For any point $y$, the projection onto a nonempty and closed convex set $X$ is defined as
$$\Pi_X(y) := \arg\min_{x \in X} \frac{1}{2} \| x - y \|_2^2.$$
I am trying to prove for any point $x\in X$,
$$\langle y - \Pi_X(y) , x - \Pi_X(y) \rangle \le 0$$
First, let $f(x)=\frac{1}{2}\|x-y\|_2^2$, $\nabla f(x)=x-y$. $f(x)$ is a convex function because $\nabla^2f(x)=1\ge0$. So,
$$f(x)\ge f(\Pi_X(y))+\nabla f(\Pi_X(y))^T(x-\Pi_X(y))=f(\Pi_X(y))+(\Pi_X(y)-y)^T(x-\Pi_X(y))\\ \Rightarrow (\Pi_X(y)-y)^T(x-\Pi_X(y)) = \langle \Pi_X(y)-y, x-\Pi_X(y) \rangle \le f(x) - f(\Pi_X(y))\\ \Rightarrow \langle y - \Pi_X(y) , x - \Pi_X(y) \rangle \ge f(\Pi_X(y)) - f(x)$$
And because $\Pi_X(y)$ is the projection of $y$ onto $X$, $f(\Pi_X(y)) \le f(x)$, $f(\Pi_X(y)) - f(x)\le0$. At this point, I can't continue my proof. Is there something wrong with my process?

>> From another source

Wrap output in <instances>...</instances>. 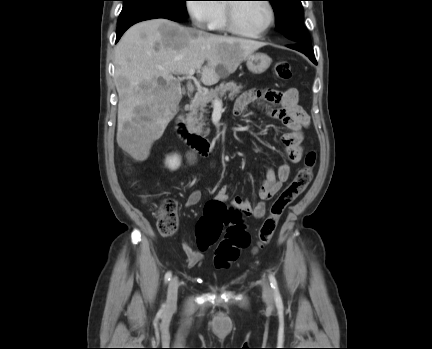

Let $z:=\Pi_X(y)$, let $x\in X$, $t>0$. Then $$ 0 \le f(z+t(x-z)) - f(z) = t(z-y, x-z) + \frac {t^2}2\|x-z\|^2. $$ This is the Taylor expansion of the quadratic function $f$. Now divide by $t$ and pass to the limit $t\searrow0$.